De onderzoeksgrens in de Embryowet kan volgens de Gezondheidsraad worden aangepast naar 28 dagen. Dit kan namelijk waardevolle kennis opleveren die buiten bereik blijft met de 14-dagengrens. Hierbij gaat het om onderzoek van embryo’s die overblijven na ivf-trajecten. Dit meldt de Gezondheidsraad.

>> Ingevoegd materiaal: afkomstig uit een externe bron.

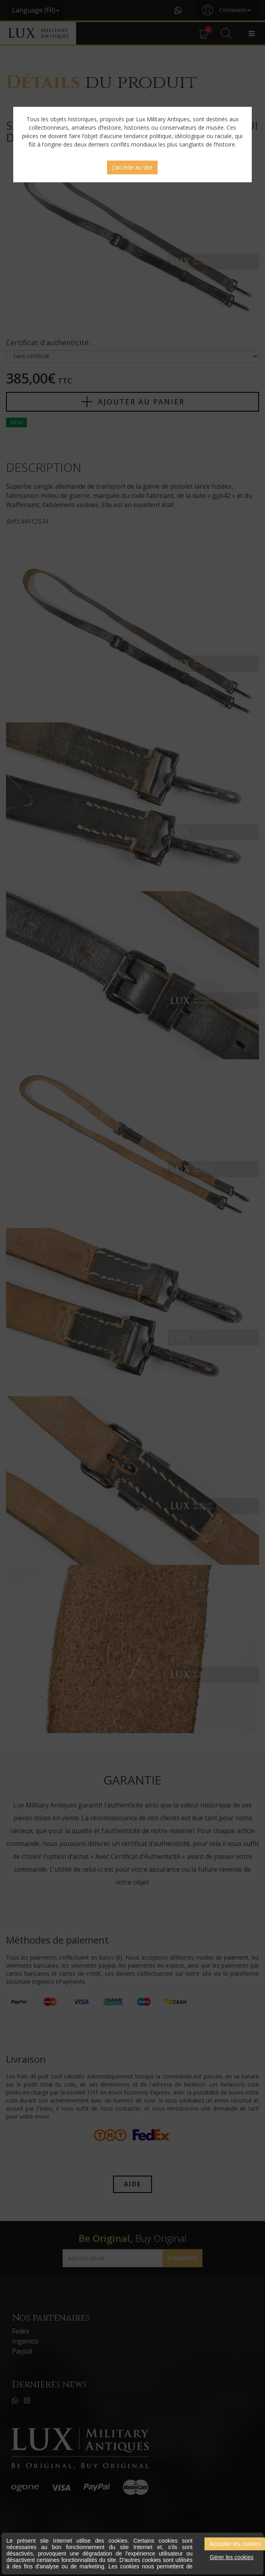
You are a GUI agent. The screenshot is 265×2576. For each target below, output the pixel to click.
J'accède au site (132, 167)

In de Embryowet staat wanneer onderzoek met embryo’s mag en wanneer niet. Die voorwaarden zijn opgesteld om een evenwicht te creëren tussen het belang van onderzoek en het beschermen van (beginnend) menselijk leven. Onderzoekers gebruiken overgebleven embryo’s van ivf-trajecten die stellen aan de wetenschap doneren. Het is op dit moment niet toegestaan om die embryo’s langer dan 14 dagen na bevruchting te laten ontwikkelen buiten het lichaam. Maar door technologische ontwikkelingen nemen de mogelijkheden om embryo’s langer in kweek te houden toe en vroeg minister Ernst Kuipers van Volksgezondheid de Gezondheidsraad om advies over het aanpassen van de onderzoeksgrens.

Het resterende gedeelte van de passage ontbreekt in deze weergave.